[Problem to solve] Restate the full listing word for word; images stay out of it.

[Material for the task]

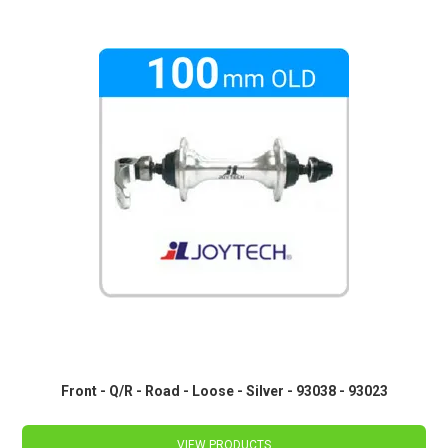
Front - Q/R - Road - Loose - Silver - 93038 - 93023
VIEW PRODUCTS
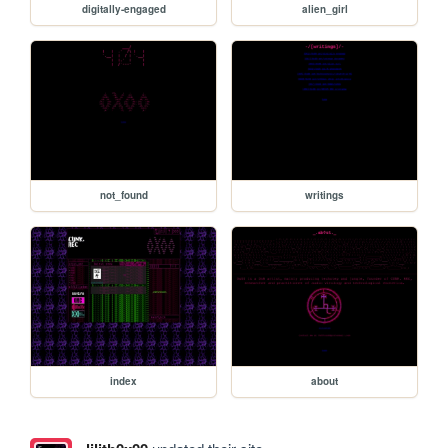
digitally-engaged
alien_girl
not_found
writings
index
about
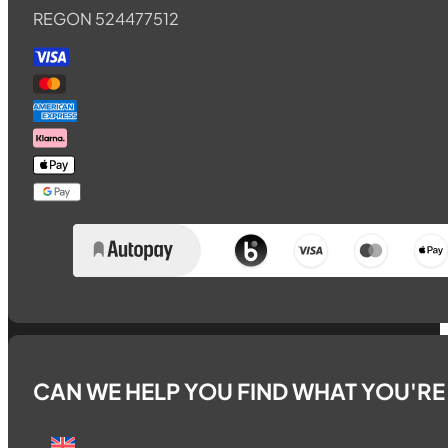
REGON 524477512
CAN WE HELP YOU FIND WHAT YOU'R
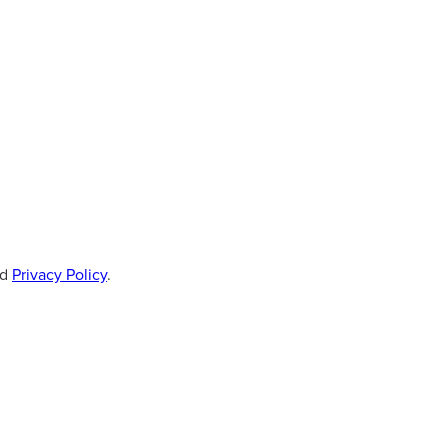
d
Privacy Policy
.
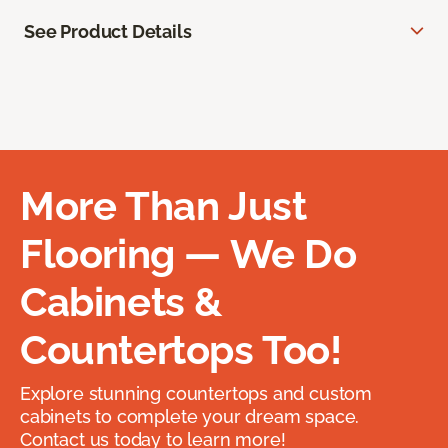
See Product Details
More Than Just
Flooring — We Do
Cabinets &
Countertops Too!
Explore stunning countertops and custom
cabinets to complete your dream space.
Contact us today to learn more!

[Solution for this task]
Front - Q/R - Road - Loose - Silver - 93038 - 93023
VIEW PRODUCTS
digitally-engaged
alien_girl
not_found
writings
index
about
REGON 524477512
CAN WE HELP YOU FIND WHAT YOU'R
d
Privacy Policy
.
See Product Details
More Than Just
Flooring — We Do
Cabinets &
Countertops Too!
Explore stunning countertops and custom
cabinets to complete your dream space.
Contact us today to learn more!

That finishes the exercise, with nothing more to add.